Data extract –
_ _ _ _ _ _ _

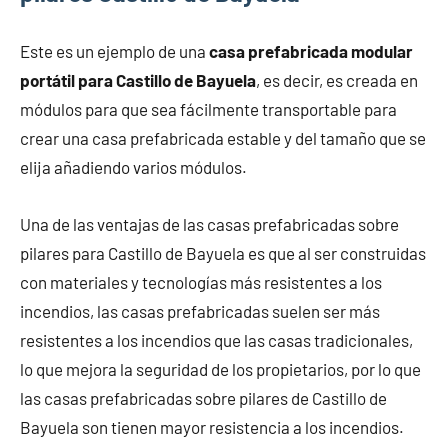
Este es un ejemplo de una
casa prefabricada modular
portátil para Castillo de Bayuela
, es decir, es creada en
módulos para que sea fácilmente transportable para
crear una casa prefabricada estable y del tamaño que se
elija añadiendo varios módulos.
Una de las ventajas de las casas prefabricadas sobre
pilares para Castillo de Bayuela es que al ser construidas
con materiales y tecnologías más resistentes a los
incendios, las casas prefabricadas suelen ser más
resistentes a los incendios que las casas tradicionales,
lo que mejora la seguridad de los propietarios, por lo que
las casas prefabricadas sobre pilares de Castillo de
Bayuela son tienen mayor resistencia a los incendios.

_ _ _ _ _ _ _

Assignment – Scan the material above. Extract every line in which the word "incendios" occurs.

Expected answer –
incendios, las casas prefabricadas suelen ser más
resistentes a los incendios que las casas tradicionales,
Bayuela son tienen mayor resistencia a los incendios.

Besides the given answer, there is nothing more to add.